Performance Analysis of Gevent,Eventlet and Node.js

       Meet my three new friends Eve(eventlet),his younger brother Geve(gevent) and Node(node.js).All three promise extreme scalibility over multiple web client requests.Eve was the first of it's kind, lightweight non-blocking i/o python network library.Eve was inspired by a beast name Twisted which also promised the non-blocking i/o but was heavy weight and difficult to tame.So,Eve paved the way for the next generation of lightweight,scalable networking libraries.Geve,although started out as younger and smaller version of Eve with a few major changes  has now grown into the most powerful python networking library ever.It can effortlessly handle multiple concurrent requests from web clients and is really easy to understand and implement.All python scripters out there who used to design web crawlers,web-bots or python/wsgi servers are now really excited to use these libraries to take their applications to next level.
        A python web application has two sides, server programming(done in python) and client programming(done using html,css and javascript).Node.js has bridged this gap between server and client programming efficiently by providing a javascript web development framework with built-in http server.This server is also  scalable,lightweight and provides asynchronous, non-blocking i/o.Node.js server is in fact  more better than it's python counterparts.Node.js allows server as well as client scripting using javascript.Now this came as a good news to many javascript programmers out there,who used to be a little frustrated as to not having control over server-side.The server provided by Node.js is powerful but the framework is very primitive and requires many components to be programmed from scratch.But,as Node.js is gaining popularity more and more people are pitching in to provide an efficient frameworks to Node.js.Express being one of them.At npm repository one can find really useful javascript modules developed by others facing the problem.All these module are available for free kinda like python cheese shop(PyPi).
        Anyway i thought of taking these three for a test drive using Apache Benchmark.The idea is to create a simple server using each one of my three friends and then throw multiple ,concurrent requests at them to see how they perform.For a request the server will be responding with the simple old Hello World string.Let us code:

 First Gevent:

 import gevent  
 from gevent import wsgi,pool  
 #the application to handle the response  
 def app(environ,start_response):  
      start_response("200 OK",[("Content-Type","text/plain")])  
      return "Hello World\n"  
 if __name__=="__main__":  
      print "The sweet thing is running on http://localhost:8912/"  
      pool=gevent.pool.Pool() #A pool of greenlets.Each greenlets runs the above defined function app for a client request  
      server=wsgi.WSGIServer(("localhost",8912),app,spawn=pool) #the server is created and runs multiple greenlets concurrently  
      server.serve_forever() #the server is made to run in loop   

Saving the above script as geve.py and executing it in terminal as "$ python geve.py" .This will fire up the gevent's server as loopback interface at port 8912.Now comes ab(Apache benchmark).In another terminal window I type this

ab -n 1000 -c 100 http://localhost:8912/ (and hit enter)
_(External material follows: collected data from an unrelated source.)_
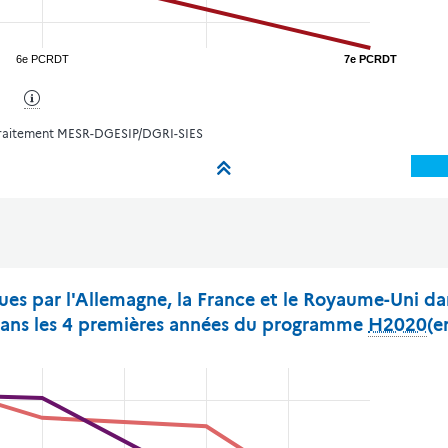
6e PCRDT
7e PCRDT
traitement MESR-DGESIP/DGRI-SIES
ues par l'Allemagne, la France et le Royaume-Uni 
dans les 4 premières années du programme
H2020
(e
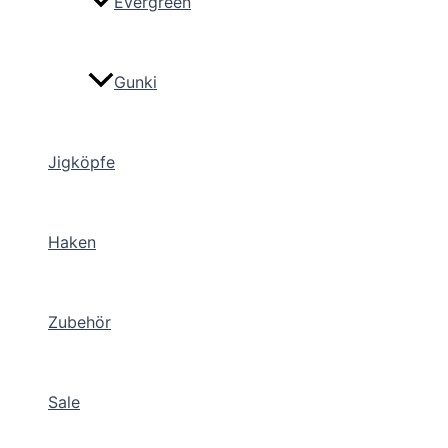
Evergreen
Gunki
Jigköpfe
Haken
Zubehör
Sale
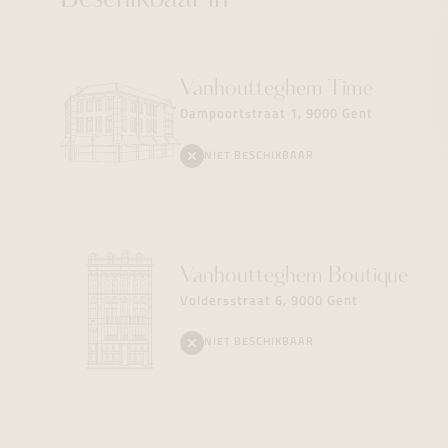
Beschikbaar in
Vanhoutteghem
Time
Dampoortstraat 1, 9000 Gent
NIET BESCHIKBAAR
Vanhoutteghem
Boutique
Voldersstraat 6, 9000 Gent
NIET BESCHIKBAAR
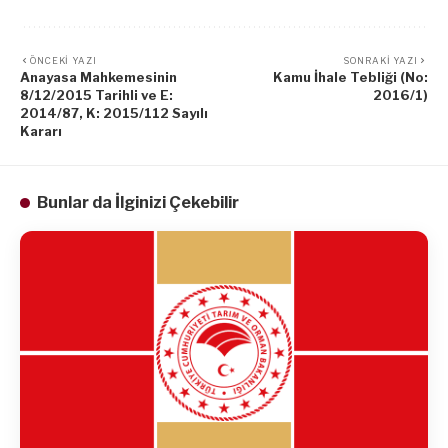
ÖNCEKI YAZI
SONRAKI YAZI
Anayasa Mahkemesinin
Kamu İhale Tebliği (No:
8/12/2015 Tarihli ve E:
2016/1)
2014/87, K: 2015/112 Sayılı
Kararı
Bunlar da İlginizi Çekebilir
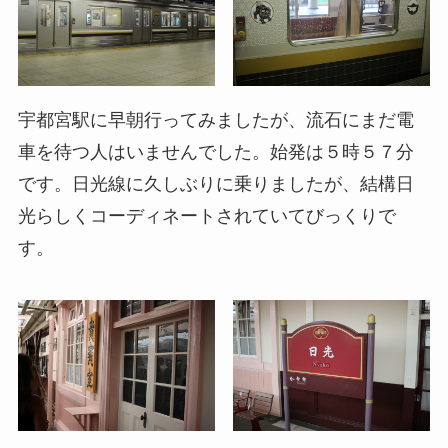
宇都宮駅に早朝行ってみましたが、流石にまだ電
車を待つ人はいませんでした。始発は５時５７分
です。日光線に久しぶりに乗りましたが、結構日
光らしくコーディネートされていてびっくりで
す。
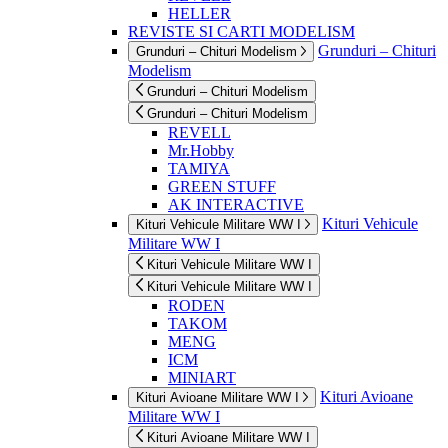
HELLER
REVISTE SI CARTI MODELISM
Grunduri – Chituri
Grunduri – Chituri Modelism
Modelism
Grunduri – Chituri Modelism
Grunduri – Chituri Modelism
REVELL
Mr.Hobby
TAMIYA
GREEN STUFF
AK INTERACTIVE
Kituri Vehicule
Kituri Vehicule Militare WW I
Militare WW I
Kituri Vehicule Militare WW I
Kituri Vehicule Militare WW I
RODEN
TAKOM
MENG
ICM
MINIART
Kituri Avioane
Kituri Avioane Militare WW I
Militare WW I
Kituri Avioane Militare WW I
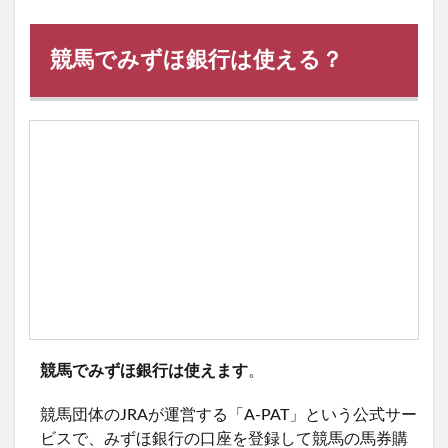
競馬でみずほ銀行は使える？
競馬でみずほ銀行は使えます
。
競馬団体のJRAが運営する「A-PAT」という公式サー
ビスで、みずほ銀行の口座を登録して競馬の馬券購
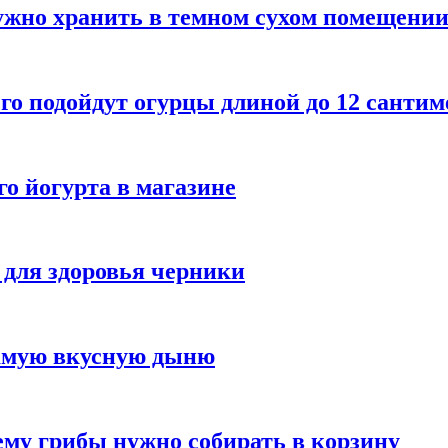
ужно хранить в темном сухом помещени
го подойдут огурцы длиной до 12 сантим
го йогурта в магазине
 для здоровья черники
самую вкусную дыню
му грибы нужно собирать в корзину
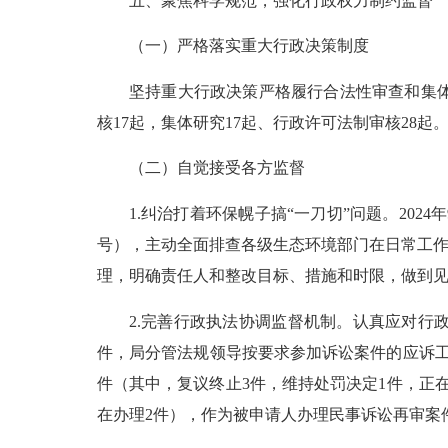
五、聚焦科学规范，强化行政权力制约监督
（一）严格落实重大行政决策制度
坚持重大行政决策严格履行合法性审查和集
核
17起，集体研究17起、行政许可法制审核28起
（二）自觉接受各方监督
1.纠治打着环保幌子搞“一刀切”问题。202
号），主动全面排查各级生态环境部门在日常工作
理，明确责任人和整改目标、措施和时限，做到见人
2.完善行政执法协调监督机制。认真应对
件，局分管法规领导按要求参加诉讼案件的应诉工
件
（其中，
复议
终止
3
件，
维持处罚决定
1
件
，正
在办理2件
）
，作为被申请人办理民事诉讼再审案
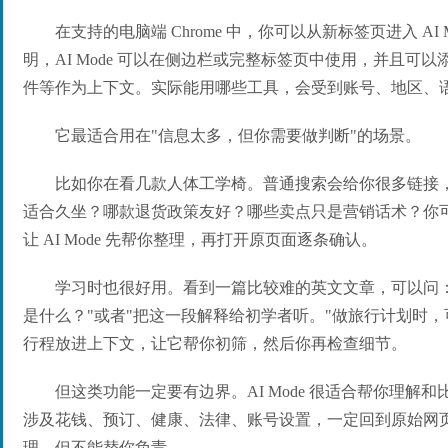
在支持的电脑端 Chrome 中，你可以从新标签页进入 AI Mod
明，AI Mode 可以在侧边栏或完整标签页中使用，并且可
件等作为上下文。实际能用哪些工具，会受到账号、地区、
它最适合用在"信息太多，但你需要做判断"的场景。
比如你在看几款人体工学椅。普通搜索会给你很多链接
适合久坐？哪款退货政策友好？哪些卖点只是营销话术？你
让 AI Mode 先帮你整理，再打开原页面逐条确认。
学习时也很好用。看到一篇比较难的英文文章，可以问
是什么？"或者"把这一段解释给初学者听。"做旅行计划时，
行程放进上下文，让它帮你初筛，然后你再检查细节。
但这类功能一定要有边界。AI Mode 很适合帮你理解
涉及花钱、预订、健康、法律、账号设置，一定回到原始网
理，但不能替你负责。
The above line runs ab with 1000 requests(-n) throwing 100 requests concurrently(-c) onto the server.You can vary the numbers depending upon your operating systems capability.Check the row saying "Time taken for tests: " mine says 0.201s.

Now Eventlet:

1: import eventlet
2: from eventlet import wsgi
3: def app(environ,start_response):
4: start_response("200 OK",[("Content-Type","text/plain")])
5: return "Hello World\n" 6: if __name__=="__main__":
7: wsgi.server(eventlet.listen(("localhost",6785)),app)

Saved as eve.py and then running with ab, result was 0.450s.(note the difference)

Last but not the least Node.js:

 var http=require("http");  
 http.createServer(function(req,res){  
      res.writeHead(200,{"Content-Type":"text/plain"});  
      res.end("Hello World\n");  
 }).listen(9124,"localhost");   
 console.log("The sweet thing is running on http://localhost:9124");  

The result was 0.172s (okay so this is the definition of awsome).

The analysis was carried out on Ubunut(10.10).Feel free to leave comments and share your experience.